[What is required]: Only one span is wanted from the lines below: from the one with "productivity layer rather" up to and including the one with "Smaller Areas (e.g.". Copy it exactly, without images.

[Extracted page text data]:
►

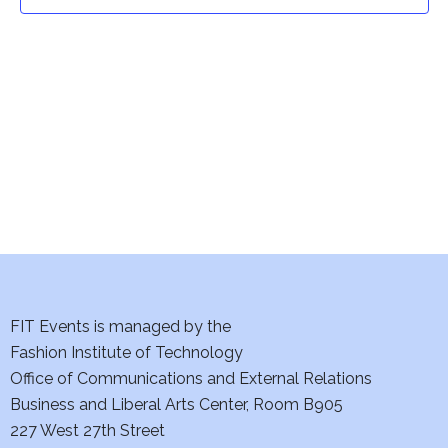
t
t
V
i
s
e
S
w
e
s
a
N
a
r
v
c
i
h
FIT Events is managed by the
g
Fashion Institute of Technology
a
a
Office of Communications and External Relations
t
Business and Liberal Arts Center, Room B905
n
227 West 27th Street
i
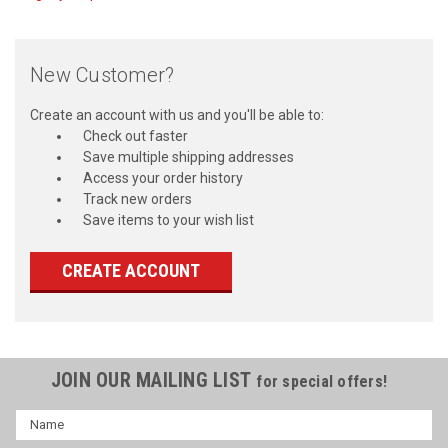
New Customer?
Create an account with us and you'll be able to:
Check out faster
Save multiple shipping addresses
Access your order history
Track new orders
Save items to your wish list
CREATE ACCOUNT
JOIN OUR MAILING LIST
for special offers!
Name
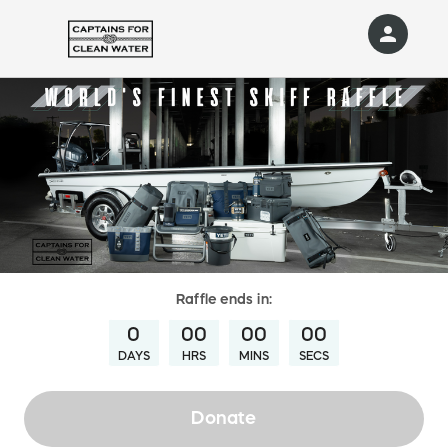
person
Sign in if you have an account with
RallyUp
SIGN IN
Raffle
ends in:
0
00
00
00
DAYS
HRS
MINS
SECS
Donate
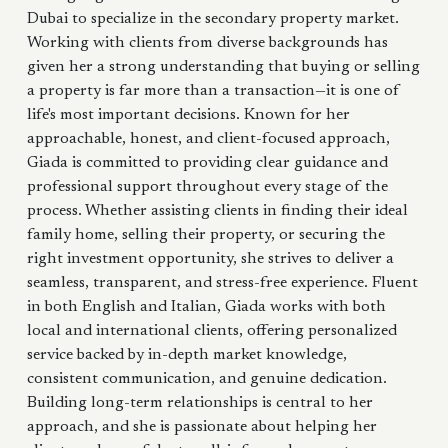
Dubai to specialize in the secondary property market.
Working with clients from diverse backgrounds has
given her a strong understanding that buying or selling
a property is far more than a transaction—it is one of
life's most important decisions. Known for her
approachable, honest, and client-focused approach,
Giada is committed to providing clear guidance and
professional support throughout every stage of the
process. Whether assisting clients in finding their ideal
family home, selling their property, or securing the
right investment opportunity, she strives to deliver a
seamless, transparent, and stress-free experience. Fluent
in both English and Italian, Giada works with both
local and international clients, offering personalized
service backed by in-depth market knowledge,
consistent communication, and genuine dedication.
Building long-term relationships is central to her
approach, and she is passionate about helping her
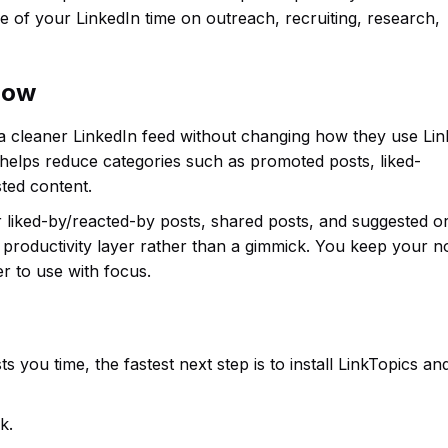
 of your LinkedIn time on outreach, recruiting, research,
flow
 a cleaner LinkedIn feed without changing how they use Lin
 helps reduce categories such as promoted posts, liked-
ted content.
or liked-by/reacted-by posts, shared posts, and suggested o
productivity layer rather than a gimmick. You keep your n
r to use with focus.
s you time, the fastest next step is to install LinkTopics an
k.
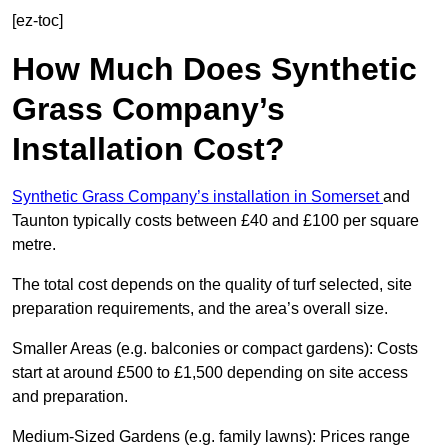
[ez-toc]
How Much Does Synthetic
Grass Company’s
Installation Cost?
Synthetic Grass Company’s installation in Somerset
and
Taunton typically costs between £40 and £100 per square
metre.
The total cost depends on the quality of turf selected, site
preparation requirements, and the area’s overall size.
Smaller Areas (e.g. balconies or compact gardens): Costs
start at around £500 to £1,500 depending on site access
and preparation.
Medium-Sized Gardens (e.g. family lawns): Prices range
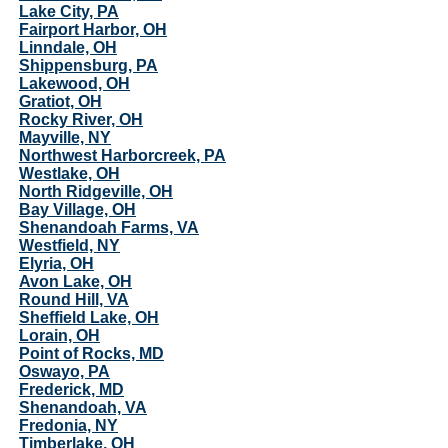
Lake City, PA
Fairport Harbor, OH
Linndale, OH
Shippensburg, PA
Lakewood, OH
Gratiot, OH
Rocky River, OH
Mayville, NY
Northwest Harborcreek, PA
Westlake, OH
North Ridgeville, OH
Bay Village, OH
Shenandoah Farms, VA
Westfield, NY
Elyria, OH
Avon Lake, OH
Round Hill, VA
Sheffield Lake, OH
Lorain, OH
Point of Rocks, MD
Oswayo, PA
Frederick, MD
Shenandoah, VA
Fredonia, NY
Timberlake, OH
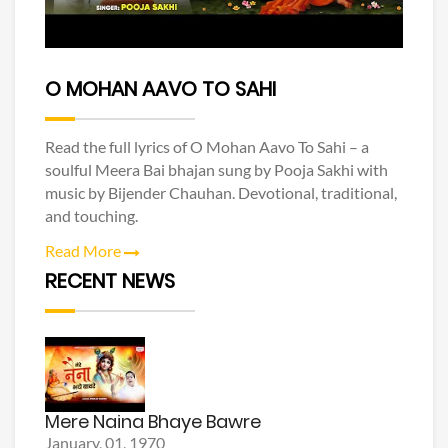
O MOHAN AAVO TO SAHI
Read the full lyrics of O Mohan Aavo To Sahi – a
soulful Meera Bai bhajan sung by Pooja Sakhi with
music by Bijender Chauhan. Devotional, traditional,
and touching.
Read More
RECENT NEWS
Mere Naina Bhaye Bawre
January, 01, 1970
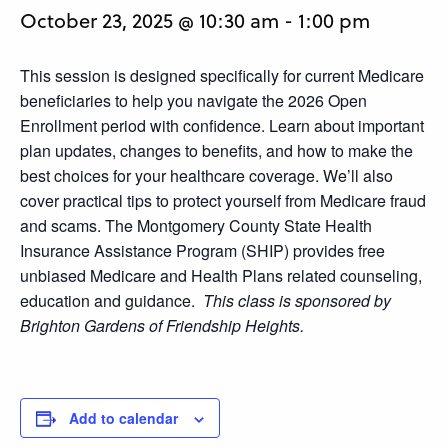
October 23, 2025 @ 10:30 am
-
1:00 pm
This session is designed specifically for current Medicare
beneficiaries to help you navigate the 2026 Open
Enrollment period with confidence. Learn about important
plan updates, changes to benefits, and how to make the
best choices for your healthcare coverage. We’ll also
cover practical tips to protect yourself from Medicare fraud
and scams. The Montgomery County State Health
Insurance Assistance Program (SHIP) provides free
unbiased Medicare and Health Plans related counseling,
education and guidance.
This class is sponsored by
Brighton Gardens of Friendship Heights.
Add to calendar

◄

[Answer]:
productivity layer rather than a gimmick. You keep your n
r to use with focus.
s you time, the fastest next step is to install LinkTopics an
k.
[ez-toc]
How Much Does Synthetic
Grass Company’s
Installation Cost?
Synthetic Grass Company’s installation in Somerset
and
Taunton typically costs between £40 and £100 per square
metre.
The total cost depends on the quality of turf selected, site
preparation requirements, and the area’s overall size.
Smaller Areas (e.g. balconies or compact gardens): Costs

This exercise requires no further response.